Five steps to live by if you don’t have a green thumb

1. Think low maintenance: Set yourself up for success with a game plan. Choose plants that need as little care as possible. When I first started collecting plants for my favorite windowsill I was admittedly overly ambitious. If I liked it… I bought it… it went in my window. I was in way over my head. Looking back I know now that I had plants with differing complex lighting, watering and climate needs all forced into the same space. Think of plants like your friends. They all thrive in different circumstances and have unique needs. If loved properly, they will grow, thrive and reward you with their beauty. Here are ten easy to grow house plants guaranteed to please: Aloe, Air Plants, Snake Plant, ZZ Plant, Jade, Succulents, Philodendron, Spider Plant, Chinese Money Plant and the Rabbit’s Ear.

2. Looking on the bright side: Location can be everything. choose spots in your home that get consistent indirect sunlight. A sure way to kill a plant is to deprive it of sun. Windowsills are natural locations. If you haven’t got the sill or floor space, consider hanging plants. It’s a great way to maximize space especially if not many areas in your home get good natural lighting. Be careful not to place delicate plants in areas that get blasted with hot sunlight all day. I learned that the hard way. Tropical plants can take the high heat while more delicate varieties such as ferns will surely wither.

3. To water or not to water: Don’t be a nervous waterer! Set a watering schedule one to two times a week and stick to it. Remember, plants are living things and they need water to survive. But not too much. In my early plant hoarding days I was so eager to be the best plant mom that I watered them every other day. Don’t do that. I basically drowned them and the roots began to rot. Of all the tips I’ll list here I think this one is perhaps the most important. Before each watering press your finger into the soil to test. The soil should be consistently moist… not soggy…not dry. Also, invest in a water spritzer. Sometimes all your plants need is a sweet cool misting on a warm day.

4. Plants get cold too: If you live in cooler climates be careful not to leave your green friends in drafty areas. For example, If you live in Michigan during the winter season, take delicate plants out of the windowsills and bring them to table tops or cozier spots in your home. Droopy discolored leaves are a sure sign that a plant is suffering from cold shock. If this happens don’t panic. Place the plant in a warmer area for it to recover. The wilted leaves will die and fall off but with time new ones will take their place. Plants can be more resilient than we think and knowing how to read the signs of distress will help us to keep them healthy and happy for many years.
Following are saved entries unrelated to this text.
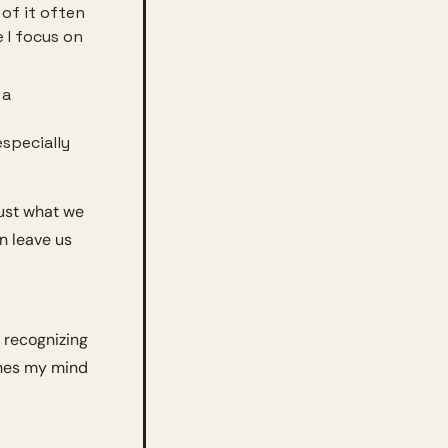
of it often 
 I focus on 
a 
specially 
ust what we 
n leave us 
 recognizing 
hes my mind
5. Choose your pot wisely: Drainage is a very important factor in the survival of your green friends. They depend on you to put them in a good home. A fun trick I learned is to use an inch of packing peanuts or styrofoam bits in the bottom of my pots. For larger pots try plastic bottles. It’s an inexpensive solution and a chance to recycle. Don’t for get to be mindful of the pot size. I know this sounds like a given but I’m going to say it anyways. Choose a container that gives the plant room to breath. If you have to cram the plant in… it probably needs a bigger pot. I had the most adorable vintage orange glass scooped vase. I wanted so badly to put my newest succulent in it. As I plopped the roots down into the glass it was immediately obvious that while I could have left it in the vase, the poor succulent had no room to grow or stretch out. I gave in and used a larger pot instead, saving my orange beauty for another time. It’s also worth saying that over the years it’s okay to repot plants. As they thrive and grow it’s always nice to give them a roomier abode to spread their roots.

Growing plants can be an incredibly relaxing and rewarding hobby. Plants clean our air and add to the positive flow of fresh energy in any space. Don’t be afraid to bring some greenery into your home. Even the smallest plants can give such joy. Begin with one or two and slowly build your collection. Remember, they aren’t the only ones growing… you are too! Good luck and may your garden always be Zen… no matter where it’s planted!